O tema é a Psicomagia, como terei oportunidade de aprofundar neste e nos próximos artigos a escrever neste blog, não sem antes dar uma breve pincelada sobre a vida do autor.

Alejandro Jodorowsky é autor de 12 livros, incluindo de poesia e de banda desenhada (desenhos animados), nos quais espraia conhecimento e ciência: “O Topo” – 1970 -, “A Montanha Sagrada” – 1973 -, “Duna de Jodorowsky” – 2013 -, “Fando e Lis” – 1968 -, “O Ladrão do Arco-Íris” – 1990 -, “ A gravata” – 1957 -, “Psychomagic, An Art That…” – 2019, são obras deste autor/realizador que, além do mais é também actor, encenador, poetadramaturgo, Tarólogo, Psicólogo e Terapeuta (Psicomago como o mesmo se intitula).

Os seus filmes alcançaram o estatuto de filmes de culto, como “TUSK” e “DUNA”, tendo o mais recente, “PSICOMAGIA”, estreado em França em 2019, não se sabendo quando será a estreia em Portugal, no qual nos mostra uma técnica de terapia para curar e libertar as consciências através da arte: “A psicomagia trabalha com atos poéticos, experiências. A psicanálise custa dinheiro e pode durar vários anos. A psicomagia é grátis”, conta o autor em “Psicomagia”.

Em entrevista à Euronews, concedida em 12 de Setembro de 2019, considerou o que infra se transcreve, referindo-se à importância do seu método da cura através das artes: “Quero que o cinema sirva para curar os problemas espirituais, os meus, os dos outros e os da humanidade. Quero que o cinema tenha o mesmo valor que um texto sagrado, para que entremos profundamente em nós mesmos”.
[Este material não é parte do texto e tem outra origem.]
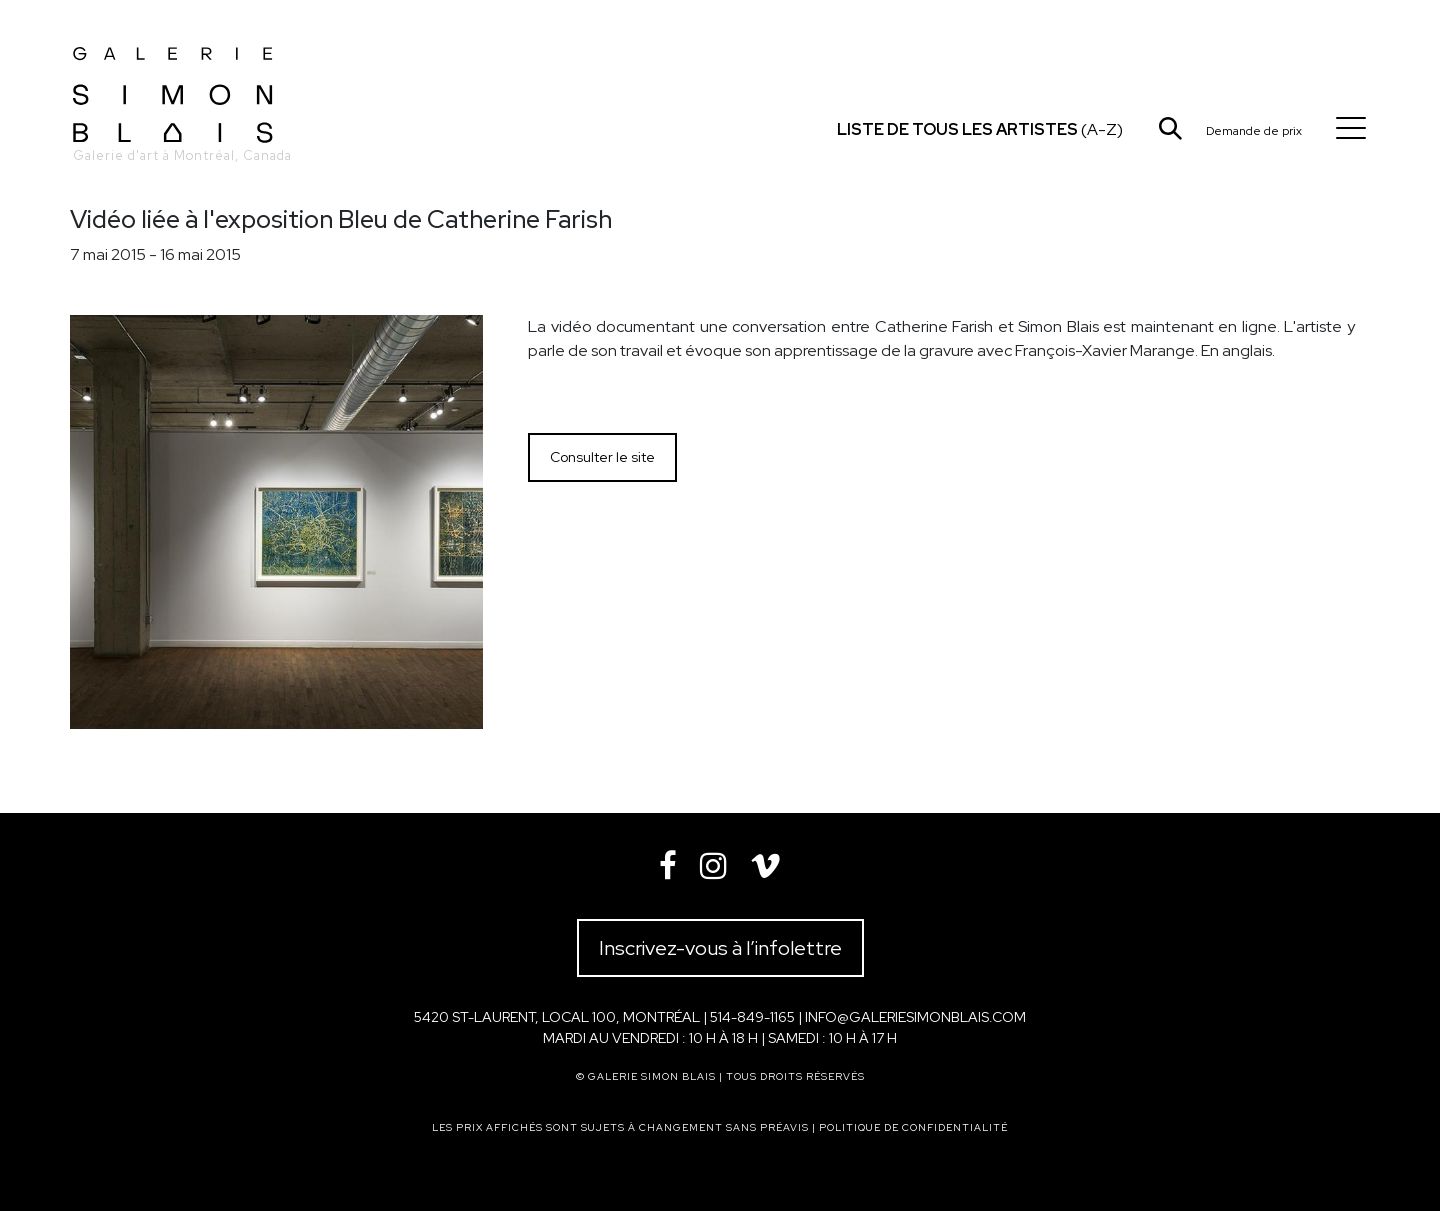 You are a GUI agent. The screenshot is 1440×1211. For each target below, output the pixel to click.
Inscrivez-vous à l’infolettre (720, 948)
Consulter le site (602, 457)
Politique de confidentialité (913, 1127)
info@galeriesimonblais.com (915, 1017)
Nasceu, no ano de 1929, em Tocopilla, um pequeno aldeamento chileno, junto ao mar, território que já antes havia pertencido ao domínio do Peru e da Bolívia e conta atualmente 91 anos de idade.

Em Tocopilha e com o andar dos anos pela diáspora, onde estudou e trabalhou, inclusa a França para onde viajou, no ano de 1953, no intuito de aprender mimica, conviveu regularmente com escritores, filósofos, poetas, mágicos e curandeiros.

Toda a sua vida, apesar de multifacetada, foi casuística e fortemente marcada pelos mistérios do Tarot: dessa atração, do seu acervo de vida e da sua ampla compreensão sobre a sociedade e sobre a ligações familiares ressoou a corrente metodológica do autor – A Psicomagia -.

A sua aldeia Natal, Tocopilla, coincidentemente ou não, situa-se no paralelo 22. O Tarot tem 22 arcanos maiores, facto que, desde de tenra idade, não passou incólume à superstição do autor.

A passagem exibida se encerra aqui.